### WHAT YOU HAVE TO DO
Only the count should appear in your answer: how many lines of the data below contain the word "target"?

□ □ □ □

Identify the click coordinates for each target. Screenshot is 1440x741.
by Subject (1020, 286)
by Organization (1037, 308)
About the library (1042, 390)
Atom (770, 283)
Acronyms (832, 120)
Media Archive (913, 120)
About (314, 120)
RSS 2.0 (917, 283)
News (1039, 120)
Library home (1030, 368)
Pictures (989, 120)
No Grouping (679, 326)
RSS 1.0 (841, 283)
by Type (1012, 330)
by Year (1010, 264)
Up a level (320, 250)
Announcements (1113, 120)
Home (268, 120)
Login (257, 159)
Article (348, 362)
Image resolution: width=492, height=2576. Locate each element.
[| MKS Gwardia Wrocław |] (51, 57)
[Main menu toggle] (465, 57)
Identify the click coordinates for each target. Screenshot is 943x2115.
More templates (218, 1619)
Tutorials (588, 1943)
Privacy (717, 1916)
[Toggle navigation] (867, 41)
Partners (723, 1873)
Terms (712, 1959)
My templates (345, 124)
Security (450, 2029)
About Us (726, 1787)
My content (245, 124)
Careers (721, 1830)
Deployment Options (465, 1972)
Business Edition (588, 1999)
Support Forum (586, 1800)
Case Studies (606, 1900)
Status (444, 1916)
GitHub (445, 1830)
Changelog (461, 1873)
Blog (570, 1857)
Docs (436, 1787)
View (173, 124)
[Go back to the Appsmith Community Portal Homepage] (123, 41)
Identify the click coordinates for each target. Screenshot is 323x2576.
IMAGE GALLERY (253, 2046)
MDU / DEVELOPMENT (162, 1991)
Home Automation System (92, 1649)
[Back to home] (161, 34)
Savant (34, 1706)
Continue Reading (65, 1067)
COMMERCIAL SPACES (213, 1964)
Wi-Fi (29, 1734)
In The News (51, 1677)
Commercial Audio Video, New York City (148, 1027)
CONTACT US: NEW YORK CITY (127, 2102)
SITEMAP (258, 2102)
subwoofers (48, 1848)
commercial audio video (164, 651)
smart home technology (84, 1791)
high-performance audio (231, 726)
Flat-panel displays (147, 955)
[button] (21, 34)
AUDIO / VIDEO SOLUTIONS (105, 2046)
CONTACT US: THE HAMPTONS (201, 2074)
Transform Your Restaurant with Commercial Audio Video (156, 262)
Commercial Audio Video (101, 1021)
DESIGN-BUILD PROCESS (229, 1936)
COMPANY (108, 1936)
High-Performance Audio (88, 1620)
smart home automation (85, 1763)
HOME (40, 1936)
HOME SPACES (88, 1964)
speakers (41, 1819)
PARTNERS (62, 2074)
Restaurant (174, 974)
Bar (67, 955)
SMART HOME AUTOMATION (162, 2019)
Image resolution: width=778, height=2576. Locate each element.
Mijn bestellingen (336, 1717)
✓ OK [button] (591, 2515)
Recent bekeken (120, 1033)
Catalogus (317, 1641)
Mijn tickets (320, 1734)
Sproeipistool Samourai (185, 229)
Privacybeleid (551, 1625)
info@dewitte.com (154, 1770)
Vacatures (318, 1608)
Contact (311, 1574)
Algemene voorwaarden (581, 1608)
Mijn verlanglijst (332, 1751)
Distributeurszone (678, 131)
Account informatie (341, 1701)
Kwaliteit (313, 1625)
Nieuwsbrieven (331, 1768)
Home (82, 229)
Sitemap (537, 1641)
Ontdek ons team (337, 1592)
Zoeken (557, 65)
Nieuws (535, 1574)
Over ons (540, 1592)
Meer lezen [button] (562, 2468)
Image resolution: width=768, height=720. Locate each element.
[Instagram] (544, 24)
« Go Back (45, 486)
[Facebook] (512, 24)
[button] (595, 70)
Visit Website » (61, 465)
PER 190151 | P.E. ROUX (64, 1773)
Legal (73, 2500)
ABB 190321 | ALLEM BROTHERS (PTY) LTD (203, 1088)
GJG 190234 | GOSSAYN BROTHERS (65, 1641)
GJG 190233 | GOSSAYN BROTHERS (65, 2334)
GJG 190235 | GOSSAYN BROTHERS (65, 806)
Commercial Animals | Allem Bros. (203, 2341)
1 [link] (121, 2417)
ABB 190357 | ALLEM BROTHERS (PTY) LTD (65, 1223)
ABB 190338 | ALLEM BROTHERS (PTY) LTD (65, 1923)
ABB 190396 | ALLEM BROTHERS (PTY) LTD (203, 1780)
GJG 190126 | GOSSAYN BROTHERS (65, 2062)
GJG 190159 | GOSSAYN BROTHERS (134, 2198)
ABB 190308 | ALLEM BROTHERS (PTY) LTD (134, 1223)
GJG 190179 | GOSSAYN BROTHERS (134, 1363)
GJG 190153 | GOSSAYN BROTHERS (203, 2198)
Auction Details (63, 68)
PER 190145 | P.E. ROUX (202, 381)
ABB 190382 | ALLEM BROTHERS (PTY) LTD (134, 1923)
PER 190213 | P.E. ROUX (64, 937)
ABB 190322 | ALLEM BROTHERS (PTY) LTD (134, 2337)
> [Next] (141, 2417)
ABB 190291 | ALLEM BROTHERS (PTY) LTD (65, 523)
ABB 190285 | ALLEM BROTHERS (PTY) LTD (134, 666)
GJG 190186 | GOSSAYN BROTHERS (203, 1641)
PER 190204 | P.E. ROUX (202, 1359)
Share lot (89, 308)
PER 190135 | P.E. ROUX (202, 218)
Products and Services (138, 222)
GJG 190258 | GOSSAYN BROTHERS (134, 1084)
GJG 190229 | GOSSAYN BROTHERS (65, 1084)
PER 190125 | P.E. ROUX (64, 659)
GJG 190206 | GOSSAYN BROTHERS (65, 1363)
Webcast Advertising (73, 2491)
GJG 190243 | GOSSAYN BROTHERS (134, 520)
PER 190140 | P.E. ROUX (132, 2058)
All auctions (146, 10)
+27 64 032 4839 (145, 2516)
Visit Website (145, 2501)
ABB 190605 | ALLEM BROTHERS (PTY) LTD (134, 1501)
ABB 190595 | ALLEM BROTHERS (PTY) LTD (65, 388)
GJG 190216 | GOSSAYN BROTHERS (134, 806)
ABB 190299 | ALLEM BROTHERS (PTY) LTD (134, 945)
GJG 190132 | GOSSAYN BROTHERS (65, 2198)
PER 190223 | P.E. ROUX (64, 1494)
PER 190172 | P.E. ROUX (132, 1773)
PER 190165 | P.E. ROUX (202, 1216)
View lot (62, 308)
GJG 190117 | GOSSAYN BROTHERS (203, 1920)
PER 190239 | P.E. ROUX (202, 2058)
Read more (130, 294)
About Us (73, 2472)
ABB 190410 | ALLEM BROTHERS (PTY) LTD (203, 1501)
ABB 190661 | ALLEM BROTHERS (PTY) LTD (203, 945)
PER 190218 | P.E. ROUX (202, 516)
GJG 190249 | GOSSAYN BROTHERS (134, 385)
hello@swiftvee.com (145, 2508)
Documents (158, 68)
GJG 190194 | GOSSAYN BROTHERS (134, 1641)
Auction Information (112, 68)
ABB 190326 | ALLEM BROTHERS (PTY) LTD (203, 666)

□ □ □ □

### WORKED SOLUTION
3